Wschodnie ramię Małego Krywania jest przepiękne, urzeźbione, lawiruje się przez skałki i trawki a naokoło cieszą oczy kwiaty lata wyrastające z każdego załomu, spośród kolorowych mchów… To w górę, to lekko w dół, zza skałek i kominków, za łachy skarlałej kosodrzewiny, w oślepiającym słońcu, które już za moment chowa się za chmurami i nagle z północy wali zimny wiatr, próbując zerwać czapkę z głowy (nie powiem, jest męczący). Wysycha gardło. Ale szczyt z kamiennym obeliskiem już rzut beretem i jeszcze chwilka i już jestem. 1,15 h w moim wykonaniu.
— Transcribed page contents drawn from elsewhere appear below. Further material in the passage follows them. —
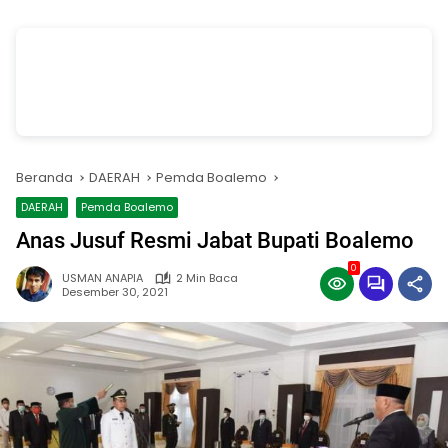
vSalinan dari Salinan dari Navy dan Biru Modern Jasa Pasang Wifi
Facebook Cover
oleh Annissa Rahman
Beranda
DAERAH
Pemda Boalemo
DAERAH
Pemda Boalemo
Anas Jusuf Resmi Jabat Bupati Boalemo
0
USMAN ANAPIA
2 Min Baca
Desember 30, 2021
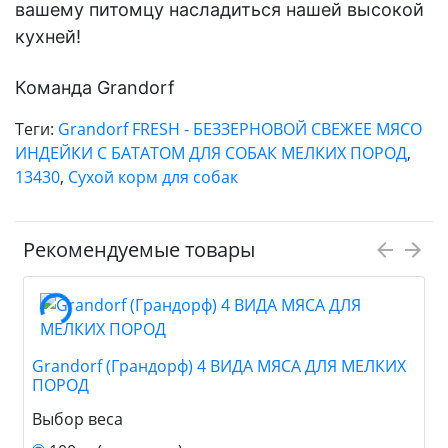
вашему питомцу насладиться нашей высокой
кухней!
Команда Grandorf
Теги:
Grandorf FRESH - БЕЗЗЕРНОВОЙ СВЕЖЕЕ МЯСО
ИНДЕЙКИ С БАТАТОМ ДЛЯ СОБАК МЕЛКИХ ПОРОД
,
13430
,
Сухой корм для собак
Рекомендуемые товары
Grandorf (Грандорф) 4 ВИДА МЯСА ДЛЯ МЕЛКИХ
ПОРОД
Выбор веса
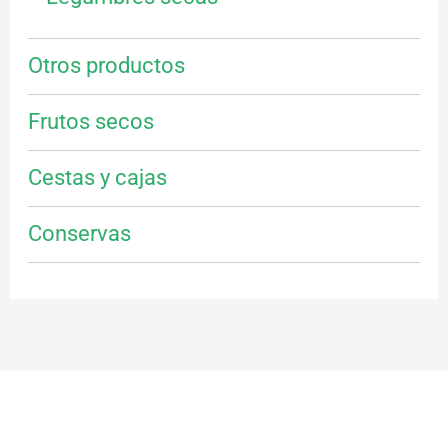
Otros productos
Frutos secos
Cestas y cajas
Conservas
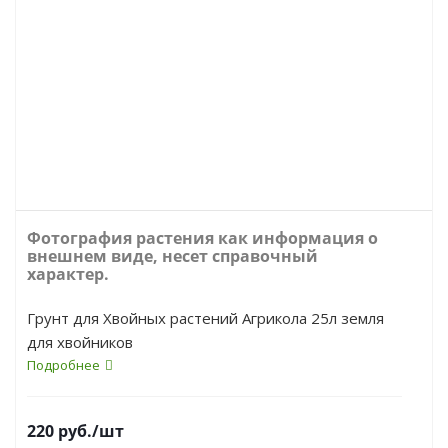
Фотография растения как информация о
внешнем виде, несет справочный
характер.
Грунт для Хвойных растений Агрикола 25л земля
для хвойников
Подробнее
220
руб.
/шт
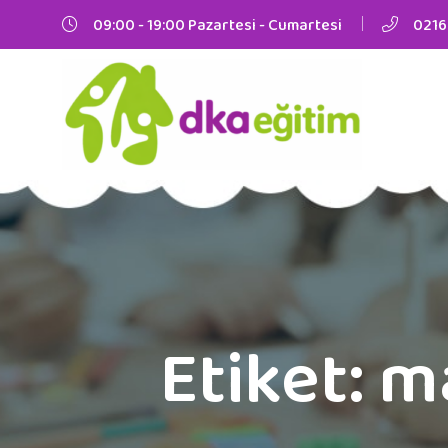
09:00 - 19:00 Pazartesi - Cumartesi
0216
Etiket:
m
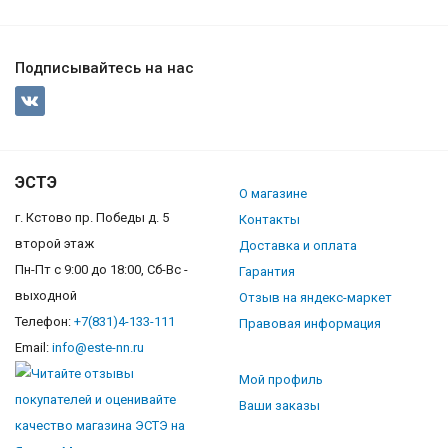
Подписывайтесь на нас
ЭСТЭ
О магазине
г. Кстово пр. Победы д. 5
Контакты
второй этаж
Доставка и оплата
Пн-Пт с 9:00 до 18:00, Сб-Вс -
Гарантия
выходной
Отзыв на яндекс-маркет
Телефон:
+7(831)4-133-111
Правовая информация
Email:
info@este-nn.ru
Мой профиль
Ваши заказы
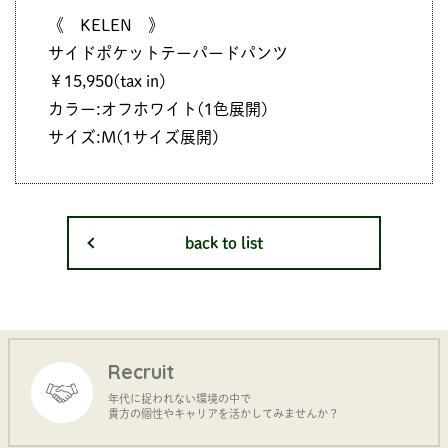
《 KELEN 》
サイドポケットテーパードパンツ
￥15,950(tax in)
カラー:オフホワイト(1色展開)
サイズ:M(1サイズ展開)
back to list
Recruit
年代に捉われない環境の中で
貴方の個性やキャリアを活かしてみませんか？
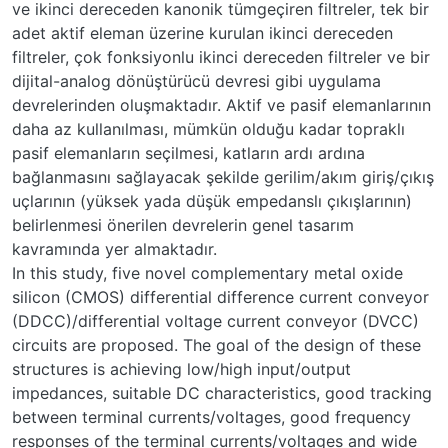
ve ikinci dereceden kanonik tümgeçiren filtreler, tek bir
adet aktif eleman üzerine kurulan ikinci dereceden
filtreler, çok fonksiyonlu ikinci dereceden filtreler ve bir
dijital-analog dönüştürücü devresi gibi uygulama
devrelerinden oluşmaktadır. Aktif ve pasif elemanlarının
daha az kullanılması, mümkün olduğu kadar topraklı
pasif elemanların seçilmesi, katların ardı ardına
bağlanmasını sağlayacak şekilde gerilim/akım giriş/çıkış
uçlarının (yüksek yada düşük empedanslı çıkışlarının)
belirlenmesi önerilen devrelerin genel tasarım
kavramında yer almaktadır.
In this study, five novel complementary metal oxide
silicon (CMOS) differential difference current conveyor
(DDCC)/differential voltage current conveyor (DVCC)
circuits are proposed. The goal of the design of these
structures is achieving low/high input/output
impedances, suitable DC characteristics, good tracking
between terminal currents/voltages, good frequency
responses of the terminal currents/voltages and wide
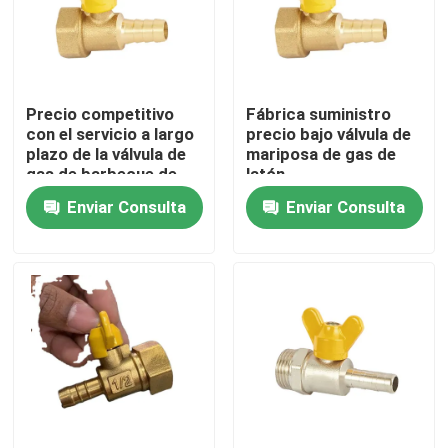
Precio competitivo
Fábrica suministro
con el servicio a largo
precio bajo válvula de
plazo de la válvula de
mariposa de gas de
gas de barbecue de
latón
latón
Enviar Consulta
Enviar Consulta
Hogar
Productos
Sobre nosotros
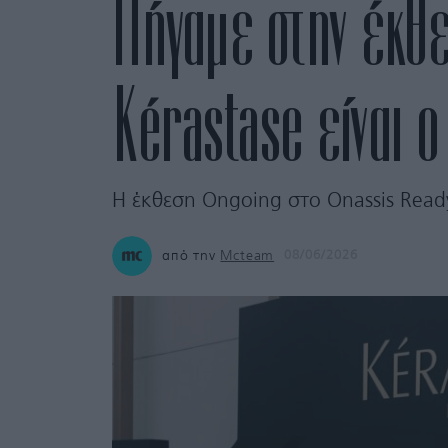
Πήγαμε στην έκθεσ
Kérastase είναι ο
Η έκθεση Ongoing στο Onassis Ready
από την
Mcteam
08/06/2026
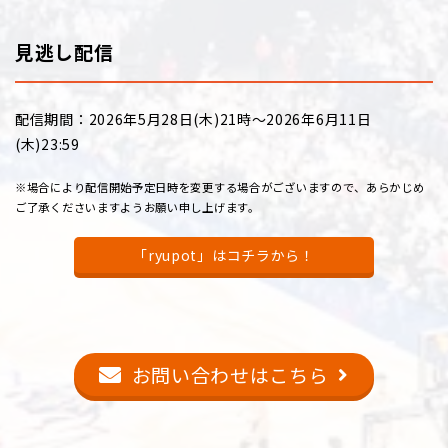
見逃し配信
配信期間：2026年5月28日(木)21時～2026年6月11日
(木)23:59
※場合により配信開始予定日時を変更する場合がございますので、あらかじめ
ご了承くださいますようお願い申し上げます。
「ryupot」はコチラから！
お問い合わせはこちら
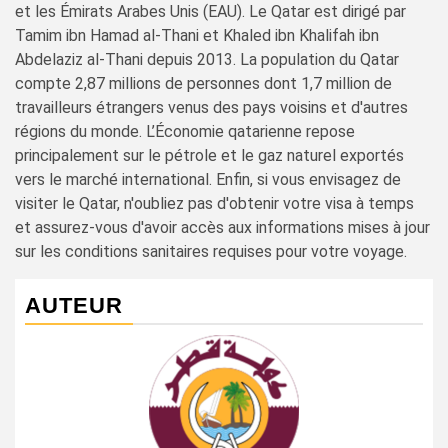
et les Émirats Arabes Unis (EAU). Le Qatar est dirigé par
Tamim ibn Hamad al-Thani et Khaled ibn Khalifah ibn
Abdelaziz al-Thani depuis 2013. La population du Qatar
compte 2,87 millions de personnes dont 1,7 million de
travailleurs étrangers venus des pays voisins et d'autres
régions du monde. L’Économie qatarienne repose
principalement sur le pétrole et le gaz naturel exportés
vers le marché international. Enfin, si vous envisagez de
visiter le Qatar, n'oubliez pas d'obtenir votre visa à temps
et assurez-vous d'avoir accès aux informations mises à jour
sur les conditions sanitaires requises pour votre voyage.
AUTEUR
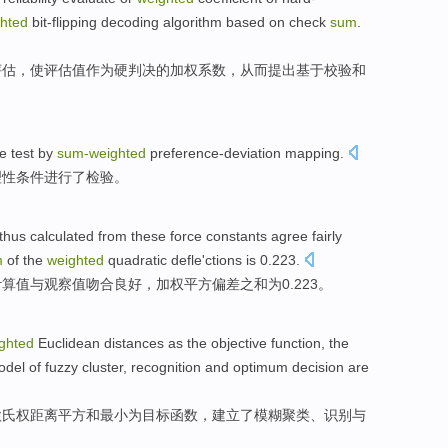
hted
bit-flipping
decoding
algorithm
based
on check
sum
.
评估
，使
评估值作为硬判决
的
加权
系数
，
从而
提出基于
校验和
re
test
by
sum-
weighted
preference-deviation
mapping
.
理性
条件
进行了
检验
。
thus
calculated
from these
force
constants
agree
fairly
m
of the
weighted
quadratic
defle
'ctions
is 0.223.
计算
值
与
观察
值
吻合
良好
，
加权
平方
偏差
之和
为0.223。
ghted
Euclidean
distances
as
the
objective
function
, the
odel
of
fuzzy
cluster
,
recognition
and
optimum
decision
are
欧
氏权
距离
平方和
最小
为
目标
函数
，
建立了
模糊
聚类
、
识别
与
。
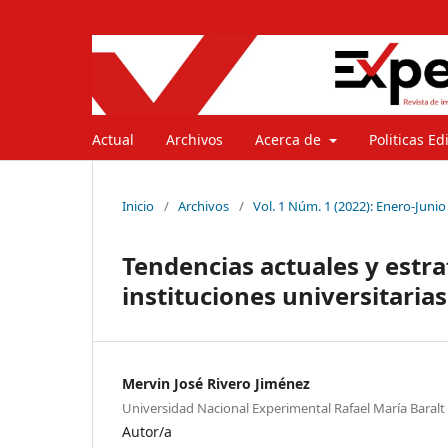
Actual
Archivos
Acerca de
Politicas Ed
Inicio
/
Archivos
/
Vol. 1 Núm. 1 (2022): Enero-Junio
Tendencias actuales y estr
instituciones universitarias:
Mervin José Rivero Jiménez
Universidad Nacional Experimental Rafael María Baralt
Autor/a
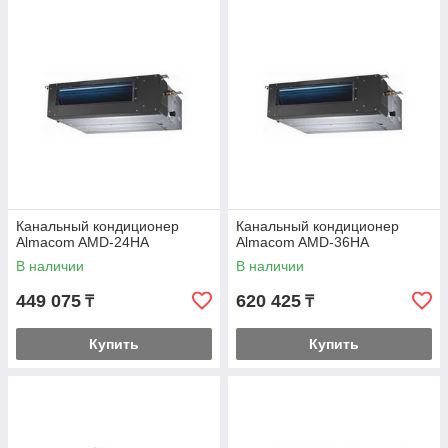
Канальный кондиционер
Канальный кондиционер
Almacom AМD-24HА
Almacom AМD-36HА
В наличии
В наличии
449 075
620 425
₸
₸
Купить
Купить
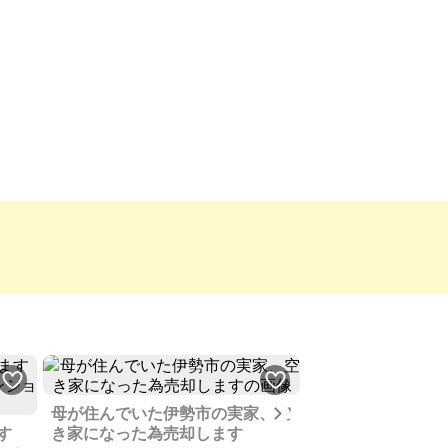
Next
母が住んでいた伊勢市の実家、空
す
き家になった為売却します
海や温泉、果実栽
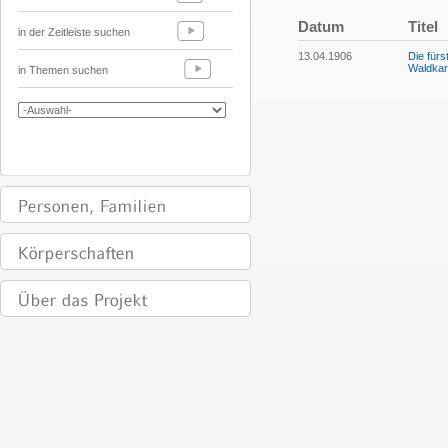
Datum
Titel
in der Zeitleiste suchen
13.04.1906
Die fürs
Waldkart
in Themen suchen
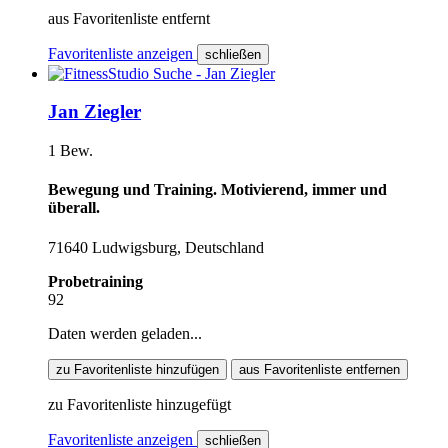
aus Favoritenliste entfernt
Favoritenliste anzeigen
schließen
Jan Ziegler
1 Bew.
Bewegung und Training. Motivierend, immer und
überall.
71640 Ludwigsburg, Deutschland
Probetraining
92
Daten werden geladen...
zu Favoritenliste hinzufügen
aus Favoritenliste entfernen
zu Favoritenliste hinzugefügt
Favoritenliste anzeigen
schließen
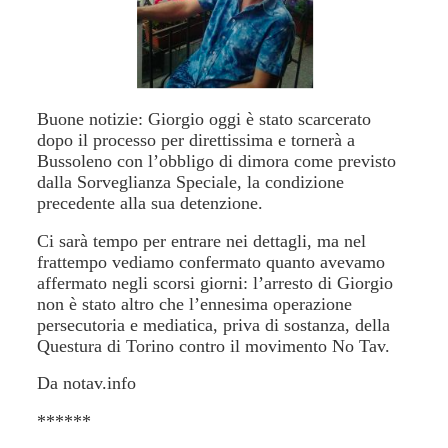
Buone notizie: Giorgio oggi è stato scarcerato
dopo il processo per direttissima e tornerà a
Bussoleno con l’obbligo di dimora come previsto
dalla Sorveglianza Speciale, la condizione
precedente alla sua detenzione.
Ci sarà tempo per entrare nei dettagli, ma nel
frattempo vediamo confermato quanto avevamo
affermato negli scorsi giorni: l’arresto di Giorgio
non è stato altro che l’ennesima operazione
persecutoria e mediatica, priva di sostanza, della
Questura di Torino contro il movimento No Tav.
Da notav.info
******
Malý Kriváň (1671 m n.p.m.) |
Na szczycie grupa Słowaków. Nie ma się gdzie schować przed wiatrem, bo okupują cały murek kamienny chroniący przed zimnem i podmuchami, dlatego szybkie szczytowanie i schodzę nieco poniżej, w stronę Sedla Priehyb i ostentacyjnie walę się w kosówkę, kładąc na plecaku, z nogami do góry. Musi to wyglądać dość enigmatycznie z perspektywy osób idących szlakiem, bo zerkają badawczo w głąb mojego legowiska i nagle zaczynają się uśmiechać. No tak, jakieś giry wystają z krzaków w dziwnej konfiguracji, nie wiadomo, czy co zdechło, czy jak, a tam po prostu zmęczona baba leży plackiem i żre batonika. I żyje. Ledwo… Mogłabym tu tak leżeć do nocy. Jest pięknie. Na tym zboczu, osłoniętym od wiatru, ze słońcem głaszczącym policzki, z dalekim widokiem na południe… Gwałtowna senność przygniata powieki. Znak, że trzeba ruszyć dupsko.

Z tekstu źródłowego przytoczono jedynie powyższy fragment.